*Goal of the exercise*
Your task is to write out exactly the lines from the line containing "5 ರಲ್ಲಿ 4.86 ಸರ" through the end of the records, inclusive at both ends.

[Dataset records]
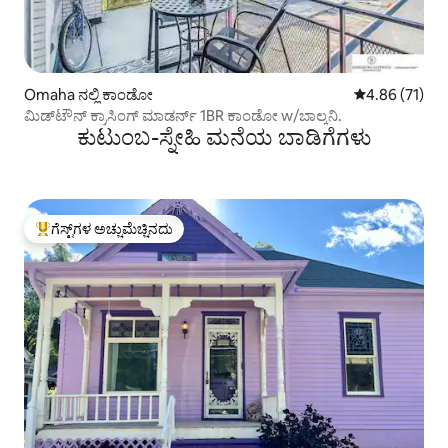
Omaha ನಲ್ಲಿ ಕಾಂಡೋ
5 ರಲ್ಲಿ 4.86 ಸರ
4.86 (71)
ಮಿಡ್‌ಟೌನ್ ಕ್ರಾಸಿಂಗ್ ಮಾಡರ್ನ್ 1BR ಕಾಂಡೋ w/ಬಾಲ್ಕನಿ.
ಕುಟುಂಬ-ಸ್ನೇಹಿ ಮನೆಯ ಬಾಡಿಗೆಗಳು
ಗೆಸ್ಟ್‌ಗಳ ಅಚ್ಚುಮೆಚ್ಚಿನದು
ಗೆಸ್ಟ್‌ಗಳಿಗೆ ಅತಿ ಹೆಚ್ಚು ಅಚ್ಚುಮೆಚ್ಚಿನದು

*Answer below*
5 ರಲ್ಲಿ 4.86 ಸರ
4.86 (71)
ಮಿಡ್‌ಟೌನ್ ಕ್ರಾಸಿಂಗ್ ಮಾಡರ್ನ್ 1BR ಕಾಂಡೋ w/ಬಾಲ್ಕನಿ.
ಕುಟುಂಬ-ಸ್ನೇಹಿ ಮನೆಯ ಬಾಡಿಗೆಗಳು
ಗೆಸ್ಟ್‌ಗಳ ಅಚ್ಚುಮೆಚ್ಚಿನದು
ಗೆಸ್ಟ್‌ಗಳಿಗೆ ಅತಿ ಹೆಚ್ಚು ಅಚ್ಚುಮೆಚ್ಚಿನದು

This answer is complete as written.